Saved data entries
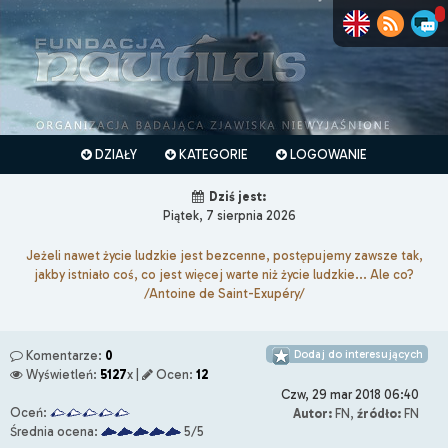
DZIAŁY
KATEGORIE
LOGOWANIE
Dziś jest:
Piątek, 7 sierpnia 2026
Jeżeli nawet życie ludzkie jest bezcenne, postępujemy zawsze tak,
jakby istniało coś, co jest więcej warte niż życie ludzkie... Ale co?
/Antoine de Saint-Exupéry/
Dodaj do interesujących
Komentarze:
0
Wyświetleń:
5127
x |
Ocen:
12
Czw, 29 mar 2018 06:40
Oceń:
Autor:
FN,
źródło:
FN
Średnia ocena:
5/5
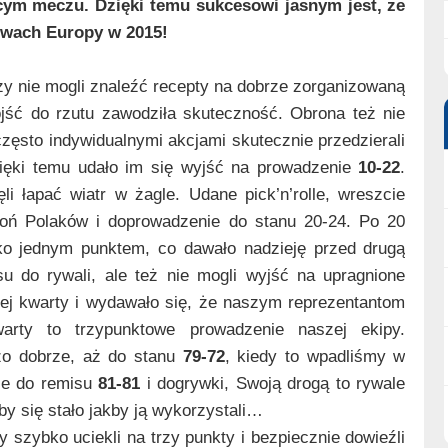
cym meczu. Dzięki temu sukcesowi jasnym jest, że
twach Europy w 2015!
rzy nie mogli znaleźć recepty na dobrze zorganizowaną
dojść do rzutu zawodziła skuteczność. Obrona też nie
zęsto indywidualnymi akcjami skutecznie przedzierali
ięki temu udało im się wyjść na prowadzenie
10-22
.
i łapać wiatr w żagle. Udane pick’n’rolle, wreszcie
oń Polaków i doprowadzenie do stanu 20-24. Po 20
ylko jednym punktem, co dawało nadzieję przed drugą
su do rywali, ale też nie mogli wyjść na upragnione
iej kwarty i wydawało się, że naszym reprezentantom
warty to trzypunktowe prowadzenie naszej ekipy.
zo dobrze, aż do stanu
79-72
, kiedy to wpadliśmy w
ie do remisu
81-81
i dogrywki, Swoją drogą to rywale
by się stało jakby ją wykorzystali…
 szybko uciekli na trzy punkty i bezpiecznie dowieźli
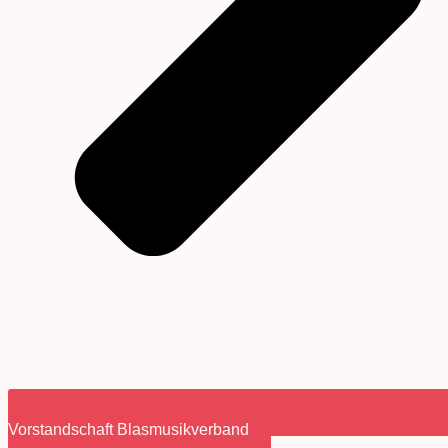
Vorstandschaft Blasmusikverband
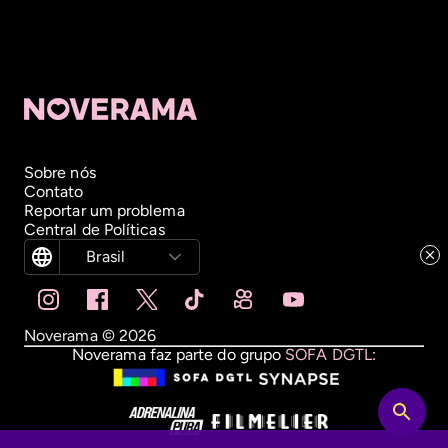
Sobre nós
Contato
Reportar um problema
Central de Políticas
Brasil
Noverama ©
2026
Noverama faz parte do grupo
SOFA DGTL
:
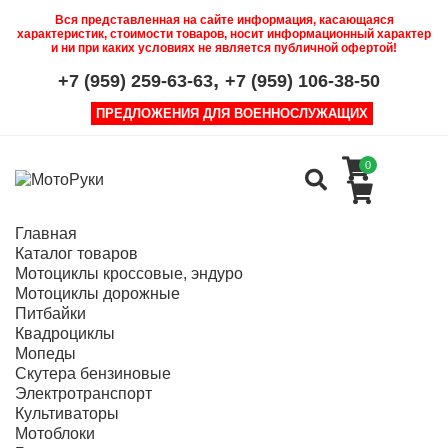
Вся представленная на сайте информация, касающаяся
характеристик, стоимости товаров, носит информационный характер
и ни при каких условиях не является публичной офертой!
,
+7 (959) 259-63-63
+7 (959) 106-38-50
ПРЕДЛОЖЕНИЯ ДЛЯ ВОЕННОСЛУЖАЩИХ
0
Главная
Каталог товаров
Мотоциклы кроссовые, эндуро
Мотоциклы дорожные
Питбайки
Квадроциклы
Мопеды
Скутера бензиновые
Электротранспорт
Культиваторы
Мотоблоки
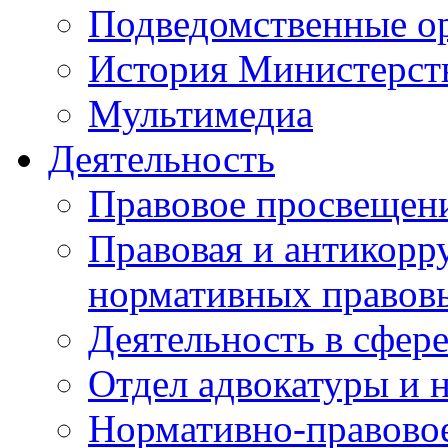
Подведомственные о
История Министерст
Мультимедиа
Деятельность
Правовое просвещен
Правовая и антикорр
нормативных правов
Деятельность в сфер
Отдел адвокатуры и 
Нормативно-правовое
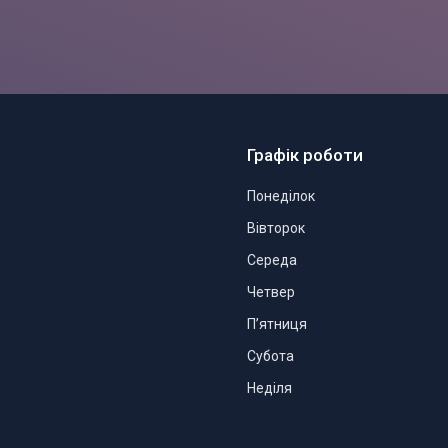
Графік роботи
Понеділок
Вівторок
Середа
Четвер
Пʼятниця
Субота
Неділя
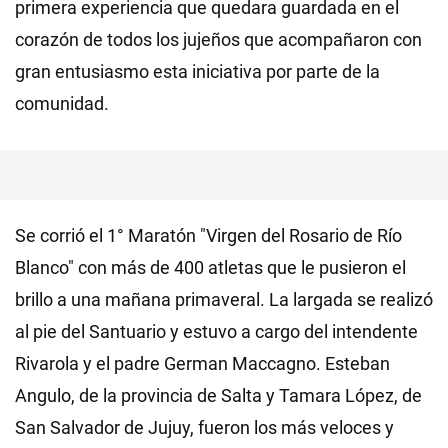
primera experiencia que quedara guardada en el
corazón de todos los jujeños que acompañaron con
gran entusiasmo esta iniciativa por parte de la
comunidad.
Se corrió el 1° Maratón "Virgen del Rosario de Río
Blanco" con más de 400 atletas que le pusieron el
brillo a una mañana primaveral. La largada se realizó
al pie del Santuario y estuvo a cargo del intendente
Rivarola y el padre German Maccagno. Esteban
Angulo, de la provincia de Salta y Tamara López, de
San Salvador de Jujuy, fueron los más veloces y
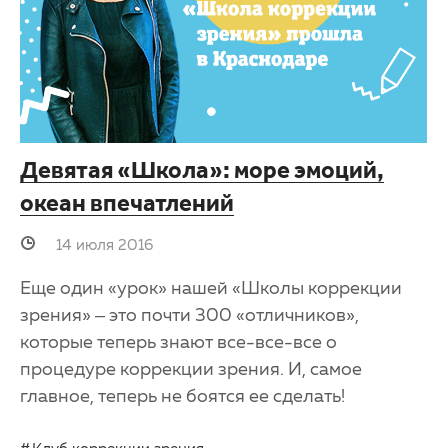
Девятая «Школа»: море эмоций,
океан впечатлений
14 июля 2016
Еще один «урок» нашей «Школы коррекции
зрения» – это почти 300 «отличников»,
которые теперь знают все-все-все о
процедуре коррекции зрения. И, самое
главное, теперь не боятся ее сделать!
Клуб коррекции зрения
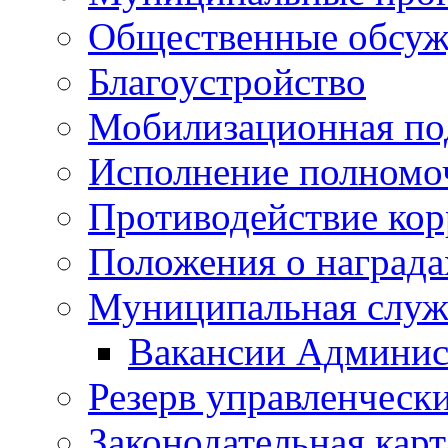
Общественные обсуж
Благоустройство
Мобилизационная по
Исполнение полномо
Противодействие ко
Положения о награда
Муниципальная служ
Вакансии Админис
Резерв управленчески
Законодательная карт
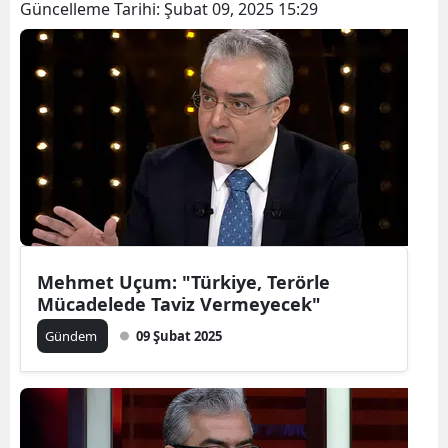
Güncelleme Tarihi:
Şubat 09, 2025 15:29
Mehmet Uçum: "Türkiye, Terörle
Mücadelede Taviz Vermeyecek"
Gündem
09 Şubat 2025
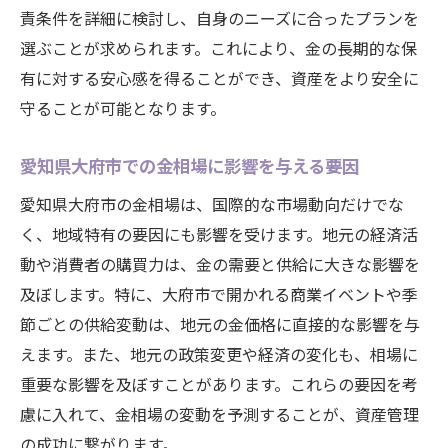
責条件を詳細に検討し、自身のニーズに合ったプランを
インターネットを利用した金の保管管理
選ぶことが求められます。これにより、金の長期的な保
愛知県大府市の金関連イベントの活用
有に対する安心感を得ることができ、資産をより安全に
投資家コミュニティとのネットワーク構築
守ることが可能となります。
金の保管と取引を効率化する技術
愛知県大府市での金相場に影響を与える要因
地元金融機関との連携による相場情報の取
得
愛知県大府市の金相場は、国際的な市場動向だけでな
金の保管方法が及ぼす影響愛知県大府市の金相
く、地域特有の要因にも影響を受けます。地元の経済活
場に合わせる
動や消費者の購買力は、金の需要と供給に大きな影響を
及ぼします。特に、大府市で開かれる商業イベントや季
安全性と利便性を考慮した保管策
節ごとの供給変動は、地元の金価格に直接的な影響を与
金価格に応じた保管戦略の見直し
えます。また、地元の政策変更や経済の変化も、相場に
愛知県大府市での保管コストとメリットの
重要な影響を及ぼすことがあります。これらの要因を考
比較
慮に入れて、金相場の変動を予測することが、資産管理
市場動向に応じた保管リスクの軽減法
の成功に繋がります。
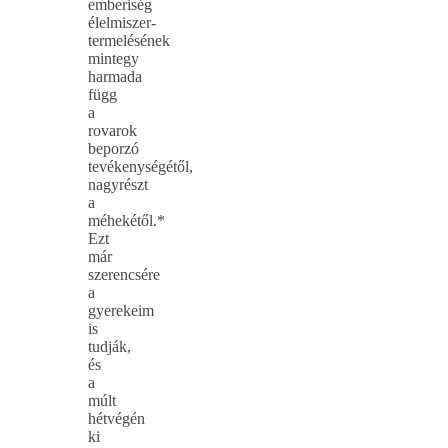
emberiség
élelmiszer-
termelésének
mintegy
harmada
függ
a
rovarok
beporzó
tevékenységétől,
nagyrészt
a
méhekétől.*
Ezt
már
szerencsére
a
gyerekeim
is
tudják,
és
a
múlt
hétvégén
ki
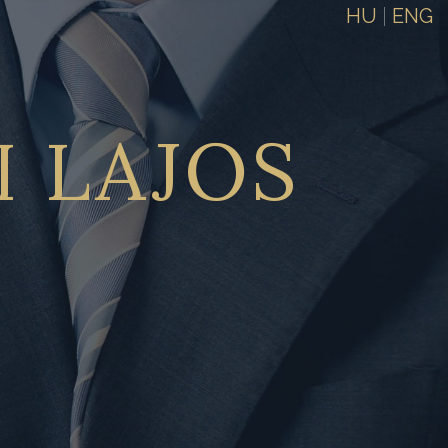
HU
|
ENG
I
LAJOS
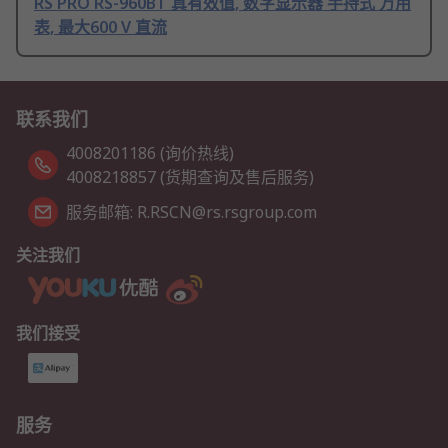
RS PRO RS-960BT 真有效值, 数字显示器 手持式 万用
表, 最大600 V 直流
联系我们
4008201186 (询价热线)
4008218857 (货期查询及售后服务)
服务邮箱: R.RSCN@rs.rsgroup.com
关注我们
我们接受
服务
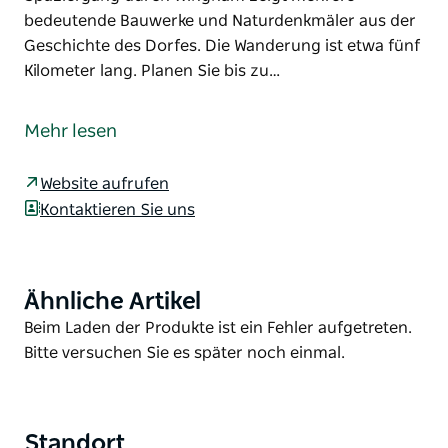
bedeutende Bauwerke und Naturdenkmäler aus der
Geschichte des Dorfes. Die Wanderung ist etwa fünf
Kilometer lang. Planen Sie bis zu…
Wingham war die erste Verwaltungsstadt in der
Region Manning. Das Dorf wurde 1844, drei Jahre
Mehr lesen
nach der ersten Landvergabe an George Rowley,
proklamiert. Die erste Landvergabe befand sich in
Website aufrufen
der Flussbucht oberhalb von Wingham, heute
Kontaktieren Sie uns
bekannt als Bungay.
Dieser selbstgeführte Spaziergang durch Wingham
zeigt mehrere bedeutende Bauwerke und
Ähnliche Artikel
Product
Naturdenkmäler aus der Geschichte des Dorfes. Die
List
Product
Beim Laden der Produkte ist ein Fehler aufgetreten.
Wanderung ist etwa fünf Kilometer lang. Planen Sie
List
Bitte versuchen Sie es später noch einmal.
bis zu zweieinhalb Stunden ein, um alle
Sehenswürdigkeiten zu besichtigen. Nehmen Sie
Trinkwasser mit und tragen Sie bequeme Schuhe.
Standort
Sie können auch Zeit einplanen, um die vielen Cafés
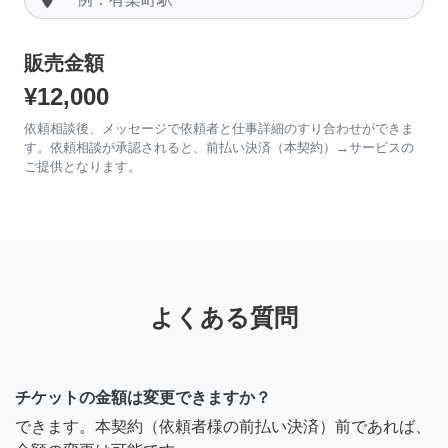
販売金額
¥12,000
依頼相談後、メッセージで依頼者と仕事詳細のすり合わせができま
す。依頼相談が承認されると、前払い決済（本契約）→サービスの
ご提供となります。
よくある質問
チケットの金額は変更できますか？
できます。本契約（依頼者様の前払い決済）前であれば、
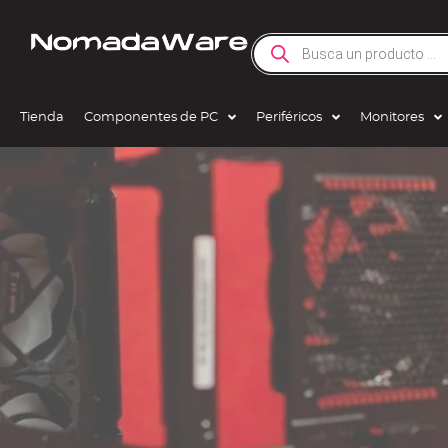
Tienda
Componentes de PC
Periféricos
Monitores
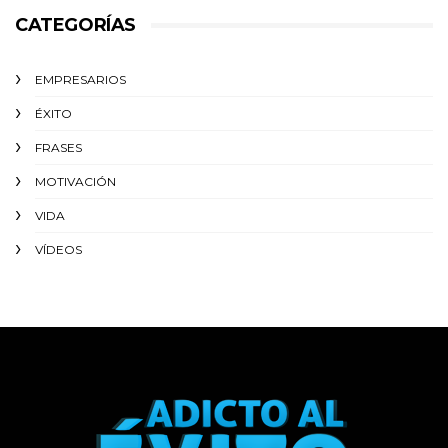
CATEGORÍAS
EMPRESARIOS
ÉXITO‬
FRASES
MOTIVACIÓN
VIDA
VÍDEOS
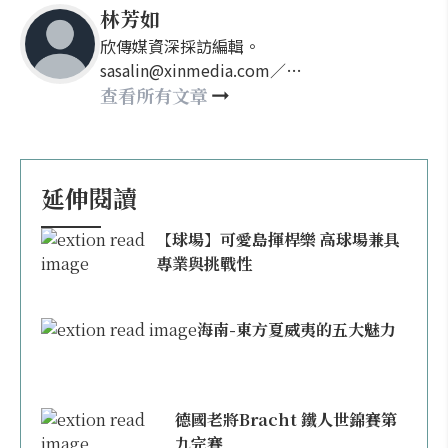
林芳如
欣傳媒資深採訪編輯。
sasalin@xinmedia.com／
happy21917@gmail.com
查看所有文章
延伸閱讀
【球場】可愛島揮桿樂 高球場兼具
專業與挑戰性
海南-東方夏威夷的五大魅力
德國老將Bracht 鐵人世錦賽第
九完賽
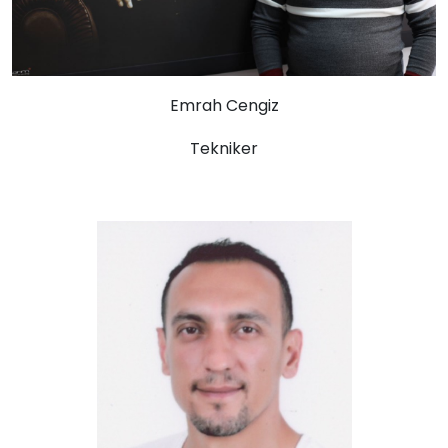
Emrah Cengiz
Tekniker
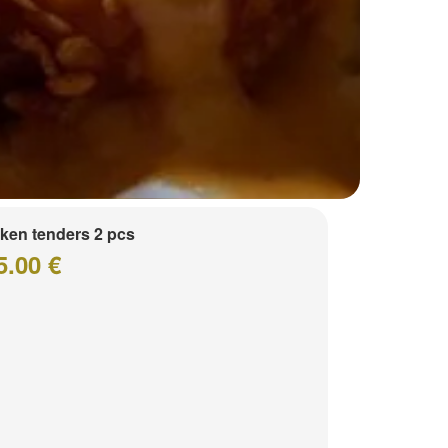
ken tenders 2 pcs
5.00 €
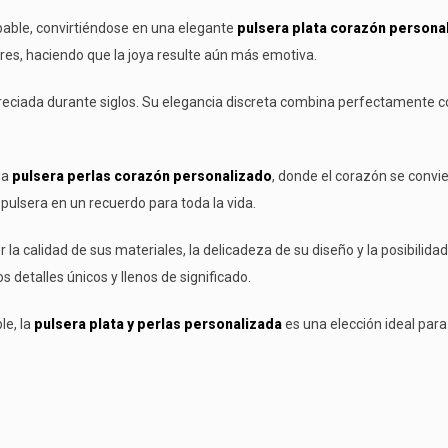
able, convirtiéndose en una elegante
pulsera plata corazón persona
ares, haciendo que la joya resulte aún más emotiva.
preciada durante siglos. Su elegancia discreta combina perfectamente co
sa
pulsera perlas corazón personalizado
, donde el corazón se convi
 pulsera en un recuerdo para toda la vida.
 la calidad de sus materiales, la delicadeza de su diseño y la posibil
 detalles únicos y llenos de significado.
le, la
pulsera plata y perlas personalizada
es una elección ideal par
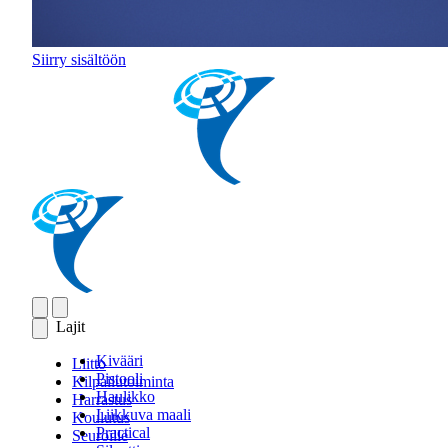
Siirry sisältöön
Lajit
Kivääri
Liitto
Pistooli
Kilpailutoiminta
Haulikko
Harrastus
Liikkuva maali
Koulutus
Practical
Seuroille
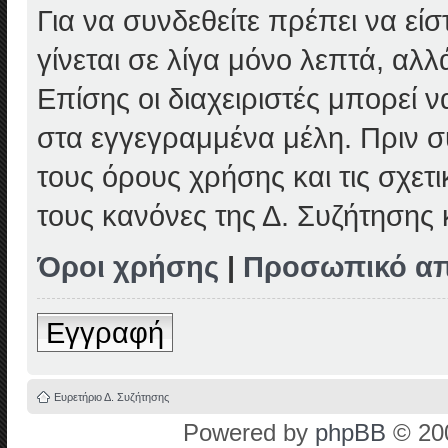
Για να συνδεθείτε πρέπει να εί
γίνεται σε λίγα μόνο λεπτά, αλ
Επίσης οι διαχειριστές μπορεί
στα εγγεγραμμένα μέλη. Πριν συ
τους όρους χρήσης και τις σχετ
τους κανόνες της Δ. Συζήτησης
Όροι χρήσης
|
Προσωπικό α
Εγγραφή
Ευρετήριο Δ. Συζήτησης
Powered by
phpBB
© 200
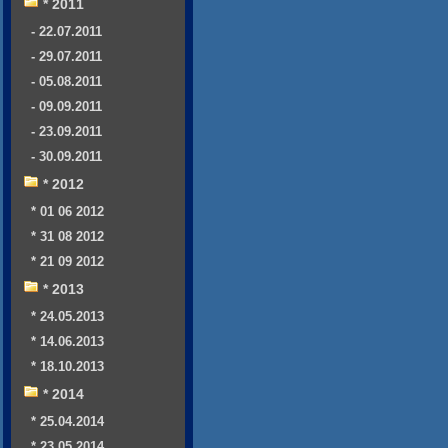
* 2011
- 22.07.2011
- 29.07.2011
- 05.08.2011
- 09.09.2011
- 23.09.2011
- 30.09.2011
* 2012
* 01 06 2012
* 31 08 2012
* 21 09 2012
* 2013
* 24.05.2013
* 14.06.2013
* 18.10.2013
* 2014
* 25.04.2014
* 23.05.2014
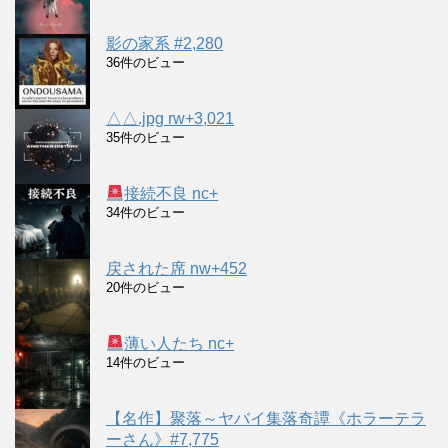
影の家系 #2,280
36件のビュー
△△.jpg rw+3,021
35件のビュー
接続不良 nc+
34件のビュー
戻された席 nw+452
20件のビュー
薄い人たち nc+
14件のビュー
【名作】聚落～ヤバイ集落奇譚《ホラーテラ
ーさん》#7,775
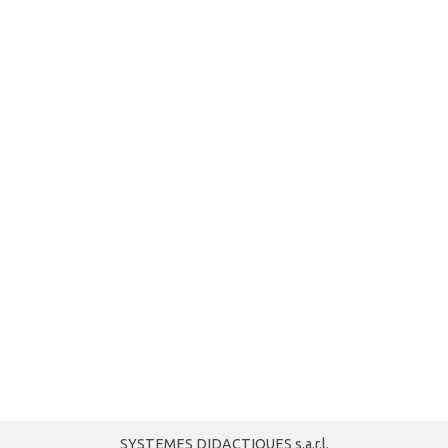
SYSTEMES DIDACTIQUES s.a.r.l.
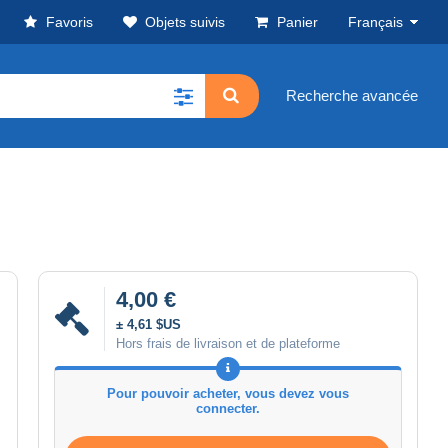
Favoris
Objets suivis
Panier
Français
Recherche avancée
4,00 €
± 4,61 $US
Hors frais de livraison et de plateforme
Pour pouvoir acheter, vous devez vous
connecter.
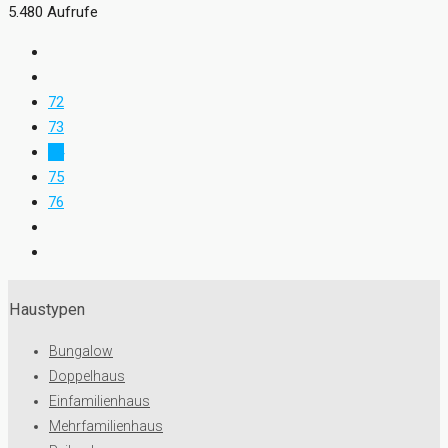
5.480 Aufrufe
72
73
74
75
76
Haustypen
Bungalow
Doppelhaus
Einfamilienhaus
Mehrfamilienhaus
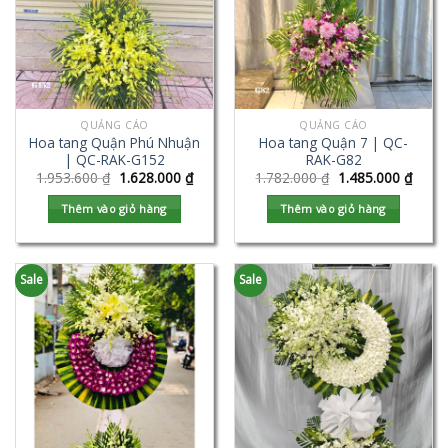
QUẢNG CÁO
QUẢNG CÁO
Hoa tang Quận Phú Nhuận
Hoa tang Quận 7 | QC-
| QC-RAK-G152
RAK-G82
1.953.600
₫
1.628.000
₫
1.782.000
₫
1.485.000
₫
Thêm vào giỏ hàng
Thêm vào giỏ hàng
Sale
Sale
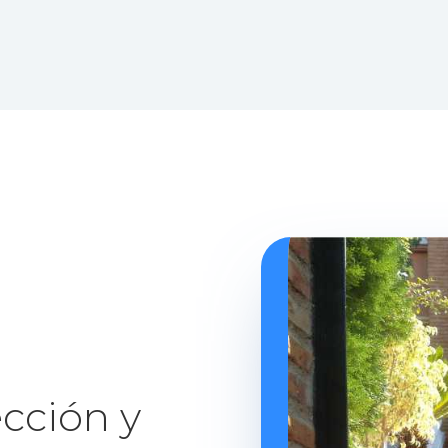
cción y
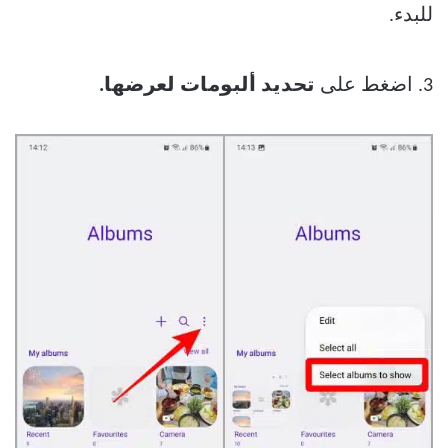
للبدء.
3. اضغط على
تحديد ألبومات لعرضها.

Task instructions:
In the records above, which lines hold the string "зрения"? Copy each one.

Exercise output:
зрения» – это почти 300 «отличников»,
процедуре коррекции зрения. И, самое
Клуб коррекции зрения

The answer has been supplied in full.